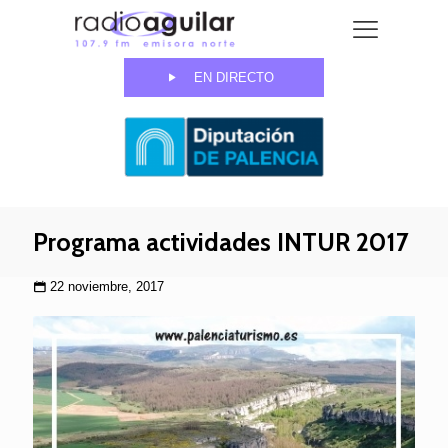
EN DIRECTO
Programa actividades INTUR 2017
22 noviembre, 2017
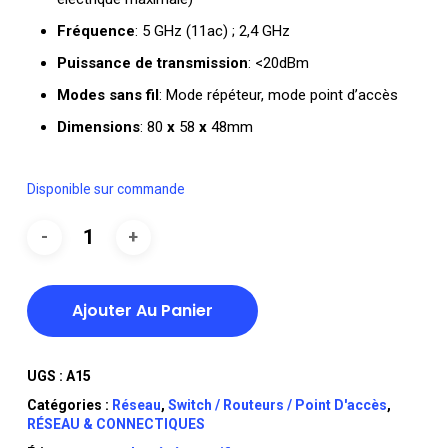
Fréquence
: 5 GHz (11ac) ; 2,4 GHz
Puissance de transmission
: <20dBm
Modes sans fil
: Mode répéteur, mode point d’accès
Dimensions
: 80
x
58
x
48mm
Disponible sur commande
Ajouter Au Panier
UGS :
A15
Catégories :
Réseau
,
Switch / Routeurs / Point D'accès
,
RÉSEAU & CONNECTIQUES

______

What is required:
Your task is to return each line of the data above that contains the string "accès".

Reply to the exercise:
: Mode répéteur, mode point d’accès
Switch / Routeurs / Point D'accès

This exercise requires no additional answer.